Barroso da Fonte |
A última edição do Jornal de
Matosinhos deixa qualquer leitor vergado ao peso das leviandades grosseiras
de quem conquista o poder para, em nome da pluralidade, da isenção e da justiça
social, exercer a mais vil tirania, desumanidade e descriminação.
Heitor Ramos
entrevistou Pedro da Vinha Costa que foi deputado na Assembleia da República e
que é vereador da oposição ao executivo liderado por Guilherme Pinto, na Câmara
de Matosinhos. Em manchete, ilustrada com a foto do autarca, leu-se na última
edição: «Contra perseguição da Câmara ao JM, vereador da oposição ataca
despesismo desenfreado da
Municipalidade». Na página 7 o vereador relata dois factos. No
primeiro diz: «Censura ao Jornal de Matosinhos: a câmara desfaz-se em
campanhas de propaganda nas quais investe muitos milhares de euros que abafam
tudo quanto é discordância ou oposição. Um exemplo: foi apresentada pelos
próprios serviços da Câmara uma proposta de colocação de publicidade em dois
jornais como a lei manda a propósito do PDM. A proposta sugeria que fosse feita
no Público, e no Sol. A oposição apoiava que essa publicidade saísse nesses
dois jornais de âmbito nacional e também no único Jornal de Matosinhos».
Guilherme Pinto alegou que apenas seria dada ao Público, porque o JM
e o Sol têm a sua total discordância
editorial.
Pedro Vinha da Costa é peremptório a afirmar
que «nos últimos meses há uma evidente degradação da autoridade na câmara»

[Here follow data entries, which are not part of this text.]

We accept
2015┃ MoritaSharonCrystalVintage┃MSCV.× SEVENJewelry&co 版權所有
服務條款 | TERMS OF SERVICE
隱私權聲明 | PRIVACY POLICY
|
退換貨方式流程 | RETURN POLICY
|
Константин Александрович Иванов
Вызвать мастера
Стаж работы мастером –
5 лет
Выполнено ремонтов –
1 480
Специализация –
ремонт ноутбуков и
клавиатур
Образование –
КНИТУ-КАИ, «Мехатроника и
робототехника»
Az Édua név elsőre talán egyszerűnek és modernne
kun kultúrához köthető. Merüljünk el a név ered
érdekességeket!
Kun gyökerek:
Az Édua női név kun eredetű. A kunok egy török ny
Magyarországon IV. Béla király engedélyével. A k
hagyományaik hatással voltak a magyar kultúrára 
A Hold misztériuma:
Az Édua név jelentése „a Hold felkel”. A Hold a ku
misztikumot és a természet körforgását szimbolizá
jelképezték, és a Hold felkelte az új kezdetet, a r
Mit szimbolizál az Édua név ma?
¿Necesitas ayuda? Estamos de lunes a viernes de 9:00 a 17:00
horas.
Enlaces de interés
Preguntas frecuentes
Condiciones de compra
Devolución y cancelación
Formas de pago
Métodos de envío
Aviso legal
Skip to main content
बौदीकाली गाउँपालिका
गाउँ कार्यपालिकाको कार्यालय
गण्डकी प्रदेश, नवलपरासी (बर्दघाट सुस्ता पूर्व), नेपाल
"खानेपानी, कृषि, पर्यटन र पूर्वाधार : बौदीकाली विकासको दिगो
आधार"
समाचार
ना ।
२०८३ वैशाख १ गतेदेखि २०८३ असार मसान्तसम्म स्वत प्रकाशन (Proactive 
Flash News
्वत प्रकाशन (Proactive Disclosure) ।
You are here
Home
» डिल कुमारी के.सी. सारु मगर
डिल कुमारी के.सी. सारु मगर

e, para além dessa degradação funcional e política, há o pior de todos os
vícios que é o regresso à censura que é inconciliável com a democracia. De
resto este deplorável crime não é exclusivo em Guilherme Pinto. Nos quase dez
anos que leva de exercício no cargo sempre perseguiu o mais dinâmico, coerente
e sério órgão de informação concelhio. Perseguiu-o sempre por razões
ideológicas. Por algum motivo o próprio partido o excluiu da recandidatura
neste último mandato. António José Seguro tomou essa corajosa decisão de não
recandidatar autarcas com complexos censórios. Guilherme Pinto, mal António
Costa destronou Seguro, de forma nada ortodoxa, correu a abraçar o novo
Secretário Geral e a visitar José Sócrates na Cadeia de Évora. O que ainda não
teve foi um raio de clarividência humanitária para se reconfortar na paz social
e cívica com o Jornal de Matosinhos e com o Dr. Pinto Soares, seu director.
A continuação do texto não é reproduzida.